[[ Material provided, beginning ]]
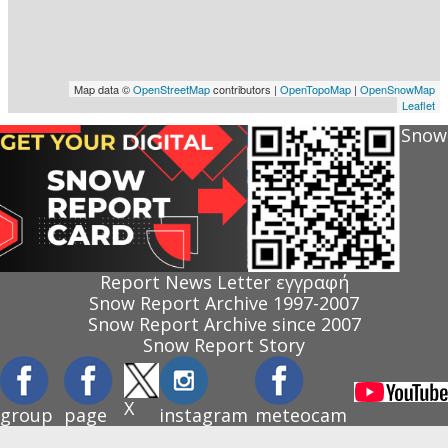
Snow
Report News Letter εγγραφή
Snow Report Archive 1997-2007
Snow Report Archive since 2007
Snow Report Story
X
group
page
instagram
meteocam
[[ Material provided, end ]]
[[ Material provided, beginning ]]
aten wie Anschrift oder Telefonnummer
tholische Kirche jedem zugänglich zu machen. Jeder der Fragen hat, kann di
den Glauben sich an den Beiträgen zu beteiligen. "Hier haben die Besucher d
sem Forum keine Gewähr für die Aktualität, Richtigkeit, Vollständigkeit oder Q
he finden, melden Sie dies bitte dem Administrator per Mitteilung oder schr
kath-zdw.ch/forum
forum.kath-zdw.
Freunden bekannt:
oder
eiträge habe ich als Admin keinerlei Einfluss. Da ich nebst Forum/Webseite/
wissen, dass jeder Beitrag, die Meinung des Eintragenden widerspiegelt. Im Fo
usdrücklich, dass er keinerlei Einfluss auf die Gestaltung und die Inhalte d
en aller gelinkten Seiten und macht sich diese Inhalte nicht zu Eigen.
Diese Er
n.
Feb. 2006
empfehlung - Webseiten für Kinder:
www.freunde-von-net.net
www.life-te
[[ Material provided, end ]]
[[ Material provided, beginning ]]
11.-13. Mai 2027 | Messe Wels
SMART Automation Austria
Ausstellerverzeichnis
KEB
[[ Material provided, end ]]
• Exercise:
Reproduce verbatim only the segment of the listing bounded by the line containing "wissen, dass jeder" and the line containing "www.life-te", with both boundary lines included.

• Result of the task:
wissen, dass jeder Beitrag, die Meinung des Eintragenden widerspiegelt. Im Fo
usdrücklich, dass er keinerlei Einfluss auf die Gestaltung und die Inhalte d
en aller gelinkten Seiten und macht sich diese Inhalte nicht zu Eigen.
Diese Er
n.
Feb. 2006
empfehlung - Webseiten für Kinder:
www.freunde-von-net.net
www.life-te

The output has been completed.